9 août 2020

Le Kazakhstan et l’OMS s’accordent sur de nouveaux codes pour COVID-19

NUR-SULTAN, Kazakhstan – Afin d’assurer une transparence maximale des données sur les cas de COVID-19 et de pneumonie, le ministère de la santé du Kazakhstan a identifié de nouvelles approches pour l’enregistrement et la génération de données statistiques. Ces changements entreront en vigueur le 18 juillet de cette année, ont déclaré le ministère de la Santé kazakh et l’OMS dans une déclaration le 17 juillet.

“Compte tenu des consultations techniques avec le Bureau régional de l’OMS pour l’Europe, nous avons décidé de passer au codage et à l’enregistrement des cas COVID-19 selon les nouveaux codes de la classification internationale des maladies. Ainsi, les cas de COVID-19 confirmés en laboratoire seront combinés avec les cas de pneumonie dont le résultat du test PCR est négatif, mais qui présentent des signes cliniques et épidémiologiques de COVID-19”, peut-on lire dans la déclaration.

Jusqu’à présent, seuls des cas de COVID-19 confirmés en laboratoire ont été enregistrés au Kazakhstan, comme dans la plupart des pays. Dans le même temps, une augmentation des cas de pneumonie virale a été constatée vers la fin du mois de juin sans agent pathogène spécifique, c’est-à-dire non confirmée en laboratoire. À partir du 18 juillet, les statistiques de morbidité et de mortalité liées à COVID-19 seront générées à partir de deux sources de données : les cas de COVID-19 confirmés en laboratoire et les cas de pneumonie virale non spécifiés. Une transition complète vers le codage COVID-19 utilisant les nouveaux codes de la classification internationale des maladies sera effectuée à partir du 1er août de cette année.

Dans le même temps, le ministère de la santé du Kazakhstan comprend parfaitement qu’un changement d’approche en matière de notification entraînera une détérioration de la position du Kazakhstan dans le classement international de la morbidité et de la mortalité dues aux infections à coronavirus, peut-on lire dans la déclaration.

En outre, cette approche permettra de faire des prévisions correctes de la morbidité, de planifier de manière adéquate les ressources nécessaires : personnel médical, lits, équipements médicaux, médicaments, ainsi que d’assurer la transparence des statistiques.

“Cela souligne la politique d’ouverture de notre État, qui est prêt à affronter conjointement la pandémie de coronavirus et à étudier ses conséquences en étroite coopération avec la communauté internationale”, a déclaré le ministère kazakh de la santé. “Nous pensons que l’adoption des recommandations de l’OMS sur l’application des classifications internationales des maladies deviendra un exemple pour les autres pays”.

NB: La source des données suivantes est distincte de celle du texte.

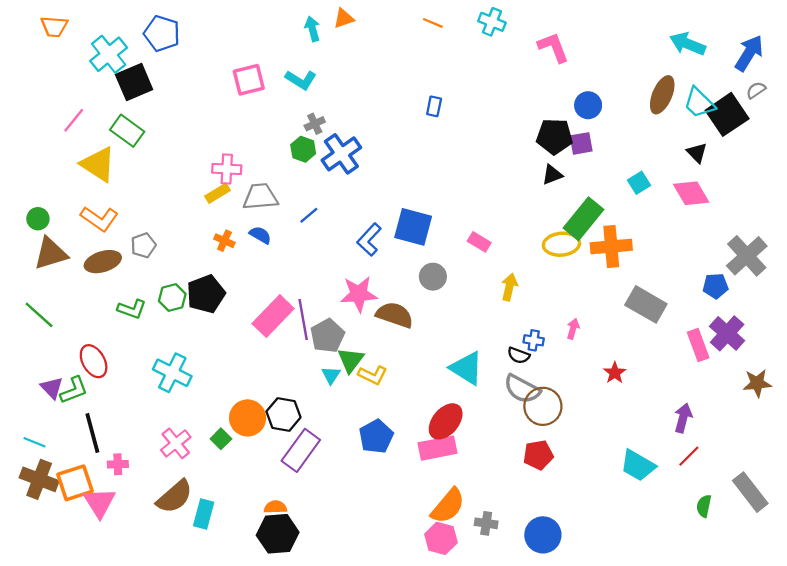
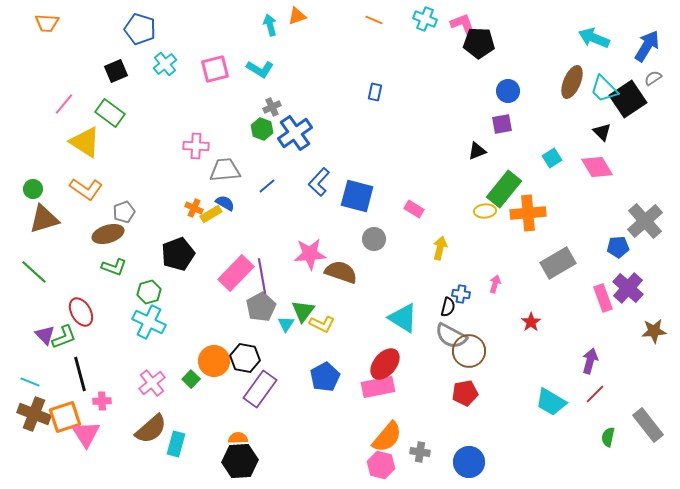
pink L-shape: (553, 47) -> (464, 26), moved
cyan cross: (109, 54) -> (165, 64), moved, size x0.7
black square: (134, 82) -> (116, 71), size x0.7
black pentagon: (554, 136) -> (479, 43), moved
yellow rectangle: (217, 193) -> (211, 214), moved
blue L-shape: (369, 240) -> (319, 182), moved
yellow ellipse: (561, 244) -> (485, 211), size x0.7
brown ellipse: (103, 262) -> (108, 234), moved
green hexagon: (172, 297) -> (149, 292), moved
gray rectangle: (646, 304) -> (558, 263), turned -60
gray pentagon: (327, 336) -> (261, 307), moved
black semicircle: (519, 355) -> (448, 307), turned -96

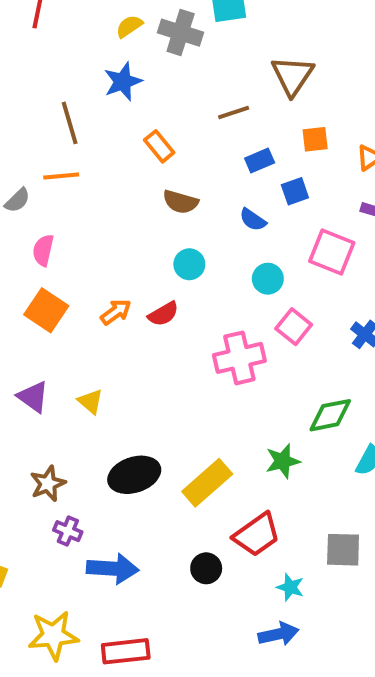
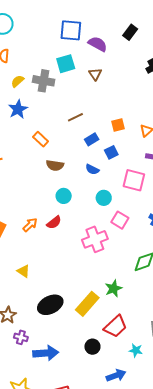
brown triangle: (292, 76) -> (95, 74), moved, size x0.6
green star: (283, 461) -> (113, 288), moved
blue arrow: (278, 634) -> (116, 375), moved

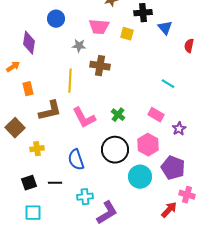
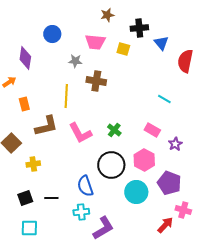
red semicircle: (189, 46) -> (185, 61), size x1.6
blue semicircle: (76, 160) -> (85, 186), moved

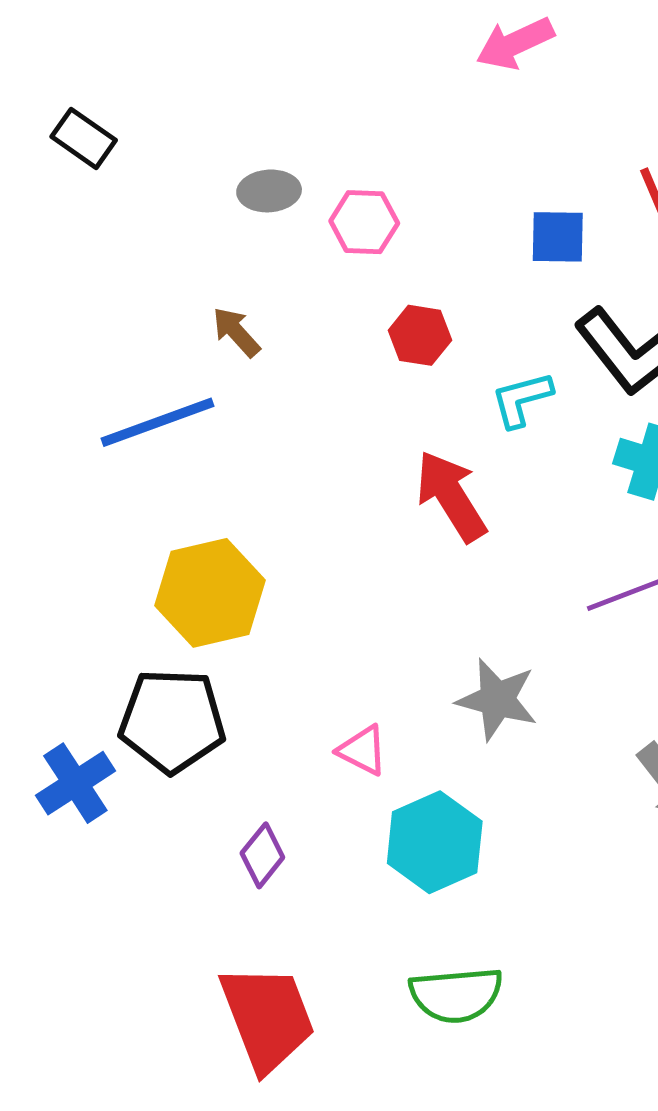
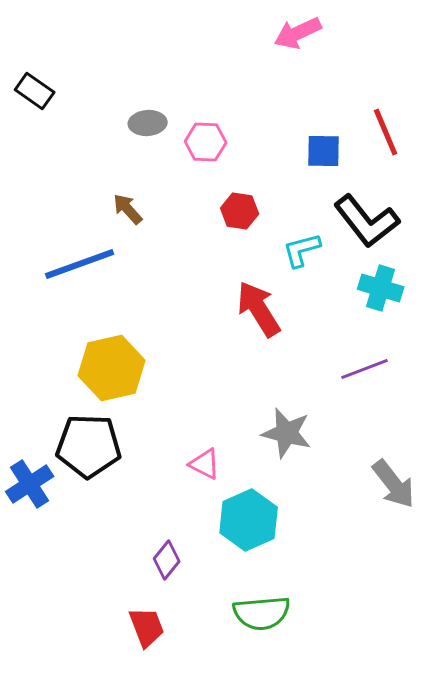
purple diamond: (262, 855) -> (167, 560), moved
red trapezoid: (267, 1018) -> (147, 627), size x0.6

Directeur régional de l’OMS pour l’Europe Hans Kluge a noté que cette approche est une excellente occasion de souligner l’importance de fournir des informations sanitaires précises, opportunes et normalisées pour éclairer les interventions sanitaires telles que les activités de santé publique, l’organisation du travail des institutions médicales et leur capacité à travailler pendant les pics de charge.

Cela démontre l’extrême importance de chaque pays de la région européenne et du monde pour classer les maladies selon la classification internationale des maladies. Il s’agit d’un système qui attribue un code pour chaque maladie afin de normaliser la collecte et la comparaison des données, lit-on dans la déclaration, ajoutant que ce processus va de pair avec la formation des prestataires de soins de santé sur l’attribution des codes COVID-19 de la CIM-10, le cas échéant, et la garantie que le public comprend le processus et ses implications.

M. Kluge a également exprimé l’espoir que davantage de pays suivront ce modèle, qui est d’une importance vitale pour la transparence et l’élaboration de politiques fondées sur des données probantes.

Récemment, le Kazakhstan a été confronté à la panique, provoquée par une surcharge d’informations diverses et une vague d’évaluations erronées dans les médias étrangers. Cela a conduit à une certaine incompréhension de la situation réelle au Kazakhstan. Ainsi, la soi-disant infodémie autour du coronavirus, dont l’OMS a mis en garde au début de l’année, a fait un bond en avant et a exagéré les risques dans l’esprit de la population. Selon la classification de l’université américaine Johns Hopkins, le Kazakhstan occupe la 31e place dans le monde en termes de taux de prévalence de la maladie (https://coronavirus.jhu.edu/map.html). Dans ces conditions, le Kazakhstan s’adapte aux changements de la situation épidémiologique.

Selon le ministère, 66 895 personnes ont été infectées, 40 256 – se sont rétablies, 375 – sont mortes.